Warren Spector and Varney wrote the supplement Send in the Clones (1985) for the Paranoia role-playing game from West End Games. In 1986, he left Steve Jackson Games to freelance. From this time onward, he wrote a large body of game supplements for companies like TSR, Inc., FASA Corporation, West End Games, and White Wolf.

Varney did work for TSR from 1987 to 1992, including the "Blood Brethren" trilogy (Nightwail, Nightrage, Nightstorm) and Five Coins for a Kingdom, Wildspace for Spelljammer, Veiled Alliance for Dark Sun, and several gamebooks, the Ariya, Binsada, and Talinie realm packs for Birthright. He also edited modules for the Ravenloft, Planescape, and Forgotten Realms settings, and was a game reviewer and news columnist for Dragon magazine.

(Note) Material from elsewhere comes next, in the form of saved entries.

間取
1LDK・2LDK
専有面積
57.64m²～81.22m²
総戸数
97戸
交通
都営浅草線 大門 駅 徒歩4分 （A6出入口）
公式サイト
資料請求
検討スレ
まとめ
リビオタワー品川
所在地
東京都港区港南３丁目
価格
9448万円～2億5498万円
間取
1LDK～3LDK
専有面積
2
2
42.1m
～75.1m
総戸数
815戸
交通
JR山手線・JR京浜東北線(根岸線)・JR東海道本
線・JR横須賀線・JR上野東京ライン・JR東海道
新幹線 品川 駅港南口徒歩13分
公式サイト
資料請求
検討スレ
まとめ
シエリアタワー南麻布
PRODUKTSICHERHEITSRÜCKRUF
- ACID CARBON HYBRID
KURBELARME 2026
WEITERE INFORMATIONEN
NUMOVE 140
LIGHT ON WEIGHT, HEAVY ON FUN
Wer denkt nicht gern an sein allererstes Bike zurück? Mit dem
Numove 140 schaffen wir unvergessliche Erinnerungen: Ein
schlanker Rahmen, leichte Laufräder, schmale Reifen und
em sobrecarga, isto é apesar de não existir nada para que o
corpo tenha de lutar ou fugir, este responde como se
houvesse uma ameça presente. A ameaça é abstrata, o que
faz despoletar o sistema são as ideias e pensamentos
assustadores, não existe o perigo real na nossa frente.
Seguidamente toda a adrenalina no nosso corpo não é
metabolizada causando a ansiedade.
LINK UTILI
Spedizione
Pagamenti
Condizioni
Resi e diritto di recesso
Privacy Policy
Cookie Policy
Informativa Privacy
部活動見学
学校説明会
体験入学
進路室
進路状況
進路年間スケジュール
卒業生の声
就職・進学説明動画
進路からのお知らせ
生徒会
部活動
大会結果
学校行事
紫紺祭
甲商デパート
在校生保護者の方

Varney wrote the AD&D Gamebook The Vanishing City in 1987, and the Endless Quest gamebook Galactic Challenge for Amazing Engine in 1995.

Varney served as the line editor for a new version of the roleplaying game Paranoia, published in 2004 by Mongoose Publishing. He wrote the new rules and packaged the game's support line with the help of his "Traitor Recycling Studio" until 2006 when Mongoose put the game line on hold.

Most recently, Varney has operated the Bundle of Holding site, distributing bundles of licensed but DRM-free role-playing game files in a series of time-limited offers.

===Computer games===
Enspire Learning produces a computer version of Varney's multiplayer business ethics and leadership simulation, the Executive Challenge. Executive Challenge was covered in The Wall Street Journal.

Varney has long been involved in the game design and documentation for companies such as Origin Systems, Interplay, Prodigy, Acclaim Entertainment, Looking Glass Technologies, MicroProse, and Sony Online Entertainment. He wrote character dialogue for Star Wars Galaxies, and worked again with Warren Spector on Epic Mickey.

Varney also writes for The Escapist.

===Card games===
In 1993, Varney designed an expansion set for Magic: The Gathering. This was not published, but the design concepts later surfaced in the web-based Vanguard format of the game, with Varney credited for the original concept.

==Personal life==
Varney has participated in the Texas Juggling Society at the University of Texas since 1985.